A Johnnie preparation for arguing one’s case

Kathleen Eaman and Lynarra Featherly Alum St Johns College Santa Fe
Kathleen Eamon (SF97), left, with her future wife, Lynarra Featherly (SF94), during their Fulbright studies in Germany.

Eamon says her St. John’s education instilled “a sense that education ought to be democratic no matter where you are.” Compared with German students in her classes at Heidelberg University, who had been trained to orient their attention to the front of any room, she was “very active” in conversations with professors. “I also sought out their help and was less fearful in a seminar situation than many German students,” she asserts.

The impact of St. John’s on her life and work “has been huge,” says Eamon. She can draw a straight line from St. John’s to her Fulbright experience studying Hegel and Edmund Husserl at Heidelberg University, to Vanderbilt University where she earned a PhD in philosophy, to her current position as a tenured associate professor of philosophy at Evergreen State College—a public liberal arts college in Olympia, Washington.
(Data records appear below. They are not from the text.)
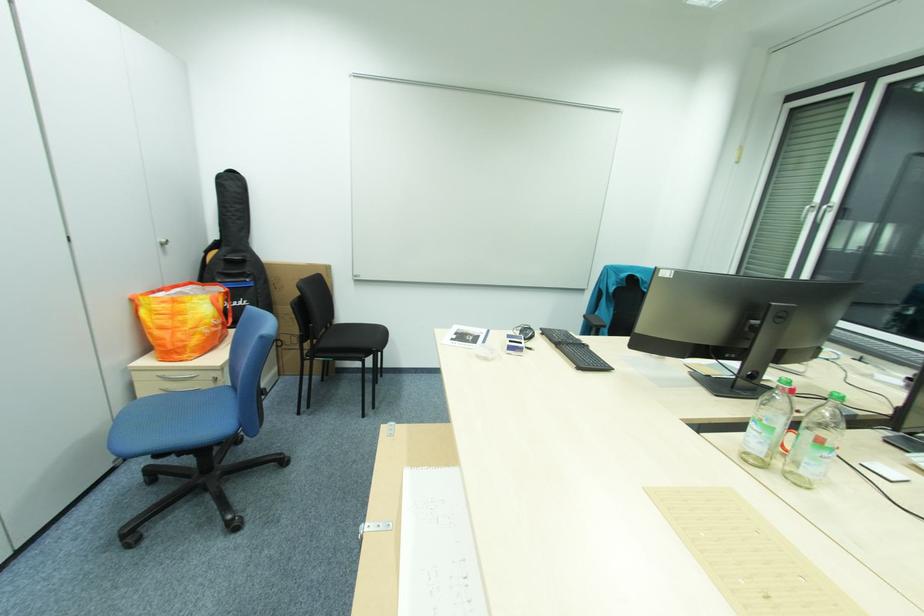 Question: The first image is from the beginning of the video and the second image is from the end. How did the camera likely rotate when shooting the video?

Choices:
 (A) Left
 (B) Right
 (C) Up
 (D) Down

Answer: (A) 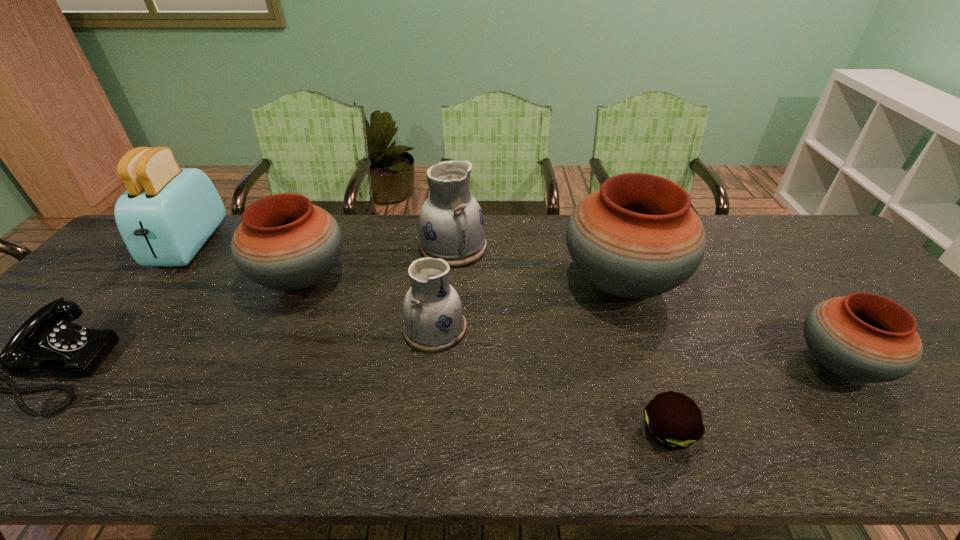 Image resolution: width=960 pixels, height=540 pixels. I want to click on object at the right edge, so click(865, 337).

At what (x,y) coordinates should I click in order to perform the action: click on object positioned at the far left corner. Please return your answer as a coordinate pair (x, y). The image size is (960, 540). Looking at the image, I should click on (167, 213).

In the image, there is a desktop. Where is `vacant space at the far edge`? vacant space at the far edge is located at coordinates (493, 258).

The height and width of the screenshot is (540, 960). Identify the location of blank area at the near edge. (85, 422).

You are a GUI agent. You are given a task and a screenshot of the screen. Output one action in this format:
    pyautogui.click(x=<x>, y=<y>)
    Task: Click on the free spot at the left edge of the desktop
    The image size is (960, 540).
    Given the screenshot: What is the action you would take?
    pyautogui.click(x=102, y=316)

Locate an element on the screen. vacant space at the right edge of the desktop is located at coordinates (953, 371).

At what (x,y) coordinates should I click in order to perform the action: click on vacant area between the second red pottery from right to left and the bigger blue pottery. Please return your answer as a coordinate pair (x, y). The height and width of the screenshot is (540, 960). Looking at the image, I should click on (538, 264).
St. John’s impact—A learning model for a lifetime

“In my own teaching, I work to support the kind of learning taught at St. John’s,” Eamon says. “As a professor, I compulsively read, re-read, and talk about my favorite texts; and, teaching in interdisciplinary contexts, it becomes like a new text each time. I love leading a discussion around the table.”

With the curiosity and flexibility of a Johnnie, she works through interdisciplinary teams to engage students with contemporary theory, art, and social movements. She’s excited to be teaching a new course in 2023, “Marx’s Capital: Capital, Crypto-, and the Mystery of Money,” a contemporary theory class anchored in the study of philosopher Karl Marx’s classical text, Capital, Volume 1.

Fulbright: Focusing a Johnnie’s inquisitive mind on the future

Eamon graduated from St. John’s with an intense curiosity about many subjects. So why invest time and effort in a Fulbright application? Eamon says she learned a lot from just applying, for the Fulbright as well as other prestigious awards she didn’t get. “Imagining a concrete vision for your future is never wasted time,” Eamon states. “You make a specific proposal of what you want to do and why. Treat the application as an end in itself, possibly culminating in something very exciting.”

That is how Eamon discovered why she wanted to go to graduate school in philosophy specifically. “I knew I would continue to read literature on my own, but for philosophy, I needed conversation partners and the formal institutional structures of a graduate experience and a teaching career. I have been so lucky to become a professor in a great place and with dynamic, curious students that remind me of my favorite colleagues at St. John’s.”

“Treasure what St. John’s teaches you,” Eamon concludes, “Four years of being able to focus on original texts in a smart and engaged culture offers an amazing model for undergraduate education. There is a lot to learn beyond the Program, but St. John’s gives you the skills and support to live a life of thoughtful and rewarding engagement.”